Durante las semanas posteriores al 18 de julio existió una auténtica situación revolucionaria en todo el país dónde no había triunfado el golpe. Los comités revolucionarios sustituyeron al Estado. Hasta el dinero fue sustituido por vales que se intercambiaban por productos para el abastecimiento. Estos comités llevaron a cabo labores de seguridad, control económico y la organización cotidiana de la sociedad. Y esto no fue solo en Cataluña. En pueblos de Andalucía, hasta la llegada de los franquistas, los comités organizaron la vida; en muchos de ellos convirtieron las iglesias en mercados de abastos repartiendo por familias la comida. Hay testimonios que cuentan que por primera vez hubo personas que comieron carne. Igualmente ocurrió con la expropiación de fábricas y empresas. En definitiva, se desarrollaba una revolución social y económica de enorme profundidad histórica.
Sin embargo, mientras los trabajadores y jornaleros se organizaban, las cúpulas de los partidos de izquierda, incluida CNT, optaron por la unidad antifascista y la colaboración con republicanos, estalinistas, poumistas y el gobierno republicano. Esta unidad antifascista e interclasista se convirtió en una trampa para la revolución social. El lema “primero ganar la guerra, después hacer la revolución” defendido por los estalinistas sometió a estos comités -que podrían haber sido los estambres del poder obrero y jornalero- a la progresiva desaparición.
La colaboración con las fuerzas republicanas burguesas, la ilusión en la intervención de las fuerzas de los países capitalistas “democráticos” contra Franco, mientras Hitler y Mussolini intervenían a saco, permitió que la dirección política del Estado republicano, los estalinistas y la socialdemocracia, reprimiera y asesinara a los sectores más revolucionarios y acabara de facto en 1937 con las colectividades de Aragón y los restos de la revolución social en Barcelona, donde había sido más fuerte. Y esto se hizo con los asesinatos de revolucionarios, al igual que hizo Stalin en la URSS.
La unidad sagrada antifascista, considerada como el único instrumento capaz de ganar la guerra al fascismo, fracasó estrepitosamente porque solo había la posibilidad de ganar al fascismo con la revolución social, la única que fue capaz de parar el golpe militar.

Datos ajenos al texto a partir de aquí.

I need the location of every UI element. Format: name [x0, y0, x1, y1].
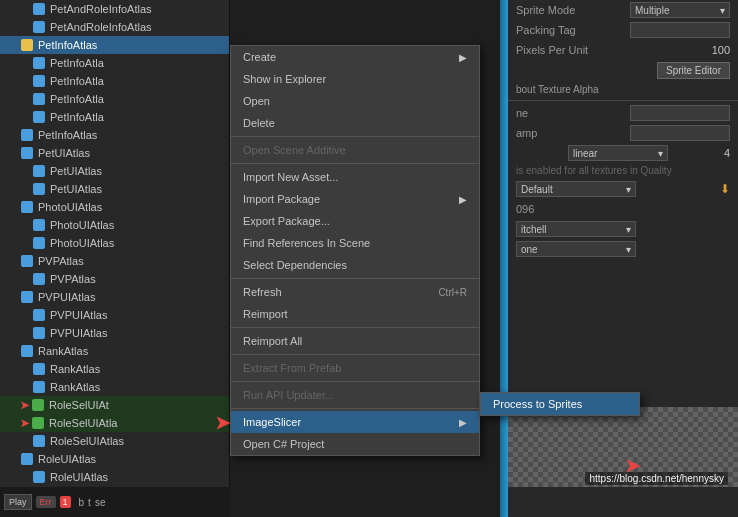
error-badge: Err	[36, 496, 56, 508]
menu-item-select-dep[interactable]: Select Dependencies	[231, 254, 479, 276]
cube-icon	[20, 146, 34, 160]
menu-separator	[231, 136, 479, 137]
tree-item[interactable]: RankAtlas	[0, 360, 229, 378]
sprite-mode-dropdown[interactable]: Multiple ▾	[630, 2, 730, 18]
submenu-arrow-icon: ▶	[459, 417, 467, 428]
side-accent-bar	[500, 0, 508, 517]
cube-icon	[32, 470, 46, 484]
menu-separator	[231, 354, 479, 355]
context-menu: Create ▶ Show in Explorer Open Delete Op…	[230, 45, 480, 456]
tree-item[interactable]: PetInfoAtla	[0, 54, 229, 72]
cube-icon	[20, 254, 34, 268]
tree-item-role-sel2[interactable]: ➤ RoleSelUIAtla	[0, 414, 229, 432]
menu-item-create[interactable]: Create ▶	[231, 46, 479, 68]
error-count-badge: 1	[60, 496, 71, 508]
menu-item-export-package[interactable]: Export Package...	[231, 210, 479, 232]
red-arrow-icon: ➤	[20, 399, 29, 412]
menu-item-find-references[interactable]: Find References In Scene	[231, 232, 479, 254]
inspector-row-sprite-mode: Sprite Mode Multiple ▾	[508, 0, 738, 20]
cube-icon	[32, 20, 46, 34]
tree-item[interactable]: PVPUIAtlas	[0, 288, 229, 306]
menu-item-reimport[interactable]: Reimport	[231, 303, 479, 325]
inspector-row-pixels-per-unit: Pixels Per Unit 100	[508, 40, 738, 60]
tree-item[interactable]: PetUIAtlas	[0, 180, 229, 198]
tree-item[interactable]: PetAndRoleInfoAtlas	[0, 0, 229, 18]
menu-item-refresh[interactable]: Refresh Ctrl+R	[231, 281, 479, 303]
submenu-item-process-to-sprites[interactable]: Process to Sprites	[481, 393, 639, 415]
menu-item-import-package[interactable]: Import Package ▶	[231, 188, 479, 210]
inspector-row-ne: ne	[508, 103, 738, 123]
cube-icon	[20, 290, 34, 304]
menu-item-open-csharp[interactable]: Open C# Project	[231, 433, 479, 455]
tree-item-selected[interactable]: PetInfoAtlas	[0, 36, 229, 54]
tree-item-role-sel[interactable]: ➤ RoleSelUIAt	[0, 396, 229, 414]
quality-note: is enabled for all textures in Quality	[508, 163, 738, 179]
bottom-labels3: se	[95, 497, 106, 508]
inspector-row-one: one ▾	[508, 239, 738, 259]
tree-item[interactable]: PhotoUIAtlas	[0, 198, 229, 216]
cube-icon	[32, 2, 46, 16]
menu-item-run-api: Run API Updater...	[231, 384, 479, 406]
tree-item[interactable]: RoleSelUIAtlas	[0, 432, 229, 450]
tree-item[interactable]: PVPUIAtlas	[0, 306, 229, 324]
cube-icon	[32, 362, 46, 376]
tree-item[interactable]: PetInfoAtla	[0, 72, 229, 90]
tree-item[interactable]: PetUIAtlas	[0, 144, 229, 162]
ne-dropdown[interactable]	[630, 105, 730, 121]
cube-icon	[31, 416, 45, 430]
cube-icon	[32, 380, 46, 394]
download-icon: ⬇	[720, 182, 730, 196]
cube-icon	[20, 344, 34, 358]
default-dropdown[interactable]: Default ▾	[516, 181, 636, 197]
right-red-arrow-indicator: ➤	[625, 455, 640, 477]
dropdown-arrow-icon: ▾	[658, 148, 663, 159]
divider	[508, 100, 738, 101]
inspector-row-096: 096	[508, 199, 738, 219]
project-tree: PetAndRoleInfoAtlas PetAndRoleInfoAtlas …	[0, 0, 230, 517]
linear-dropdown[interactable]: linear ▾	[568, 145, 668, 161]
menu-item-extract-prefab: Extract From Prefab	[231, 357, 479, 379]
inspector-row-amp: amp	[508, 123, 738, 143]
tree-item[interactable]: RankAtlas	[0, 342, 229, 360]
inspector-row-default: Default ▾ ⬇	[508, 179, 738, 199]
menu-separator	[231, 278, 479, 279]
tree-item[interactable]: PetInfoAtla	[0, 108, 229, 126]
dropdown-arrow-icon: ▾	[626, 224, 631, 235]
mitchell-dropdown[interactable]: itchell ▾	[516, 221, 636, 237]
inspector-label-096: 096	[516, 203, 534, 215]
sprite-editor-row: Sprite Editor	[508, 60, 738, 80]
sprite-editor-button[interactable]: Sprite Editor	[657, 62, 730, 79]
cube-icon	[20, 200, 34, 214]
tree-item[interactable]: RoleUIAtlas	[0, 468, 229, 486]
menu-item-import-new[interactable]: Import New Asset...	[231, 166, 479, 188]
cube-icon	[32, 74, 46, 88]
cube-icon	[20, 128, 34, 142]
submenu-arrow-icon: ▶	[459, 194, 467, 205]
menu-item-delete[interactable]: Delete	[231, 112, 479, 134]
amp-dropdown[interactable]	[630, 125, 730, 141]
tree-item[interactable]: RankAtlas	[0, 378, 229, 396]
pixels-per-unit-value: 100	[712, 44, 730, 56]
tree-item[interactable]: PetInfoAtla	[0, 90, 229, 108]
tree-item[interactable]: PetUIAtlas	[0, 162, 229, 180]
tree-item[interactable]: PVPUIAtlas	[0, 324, 229, 342]
cube-icon	[20, 452, 34, 466]
menu-item-show-explorer[interactable]: Show in Explorer	[231, 68, 479, 90]
bottom-labels2: t	[88, 497, 91, 508]
tree-item[interactable]: PhotoUIAtlas	[0, 216, 229, 234]
menu-item-open[interactable]: Open	[231, 90, 479, 112]
cube-icon	[32, 326, 46, 340]
tree-item[interactable]: RoleUIAtlas	[0, 450, 229, 468]
tree-item[interactable]: PetInfoAtlas	[0, 126, 229, 144]
cube-icon	[32, 110, 46, 124]
tree-item[interactable]: PetAndRoleInfoAtlas	[0, 18, 229, 36]
menu-item-image-slicer[interactable]: ImageSlicer ▶	[231, 411, 479, 433]
tree-item[interactable]: PVPAtlas	[0, 252, 229, 270]
play-button[interactable]: Play	[4, 494, 32, 510]
tree-item[interactable]: PhotoUIAtlas	[0, 234, 229, 252]
tree-item[interactable]: PVPAtlas	[0, 270, 229, 288]
one-dropdown[interactable]: one ▾	[516, 241, 636, 257]
menu-item-reimport-all[interactable]: Reimport All	[231, 330, 479, 352]
packing-tag-dropdown[interactable]	[630, 22, 730, 38]
inspector-note1: bout Texture Alpha	[508, 80, 738, 98]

Esta es una lección vital para los tiempos que se avecinan. Como se demuestra, incluso en las luchas de base de la clase trabajadora, son los y las trabajadoras, el pueblo trabajador unido y organizado en asambleas decisorias y comités elegidos y revocables por ella, la base de una nueva sociedad. Hay que saberlo: la historia es un proceso donde el cambio se realiza organizándose los trabajadores y dirigiendo sus luchas ellos mismos, para acabar con la explotación social. Como, a su nivel, están haciendo en estos días los trabajadores de Airbus en huelga con su organización asamblearia, que es la base del proceso revolucionario a un nivel primario, porque son los trabajadores los que mandan. Es la base del futuro social de la sociedad que queremos, una sociedad con los medios de producción colectivos, organizada por y para el pueblo trabajador.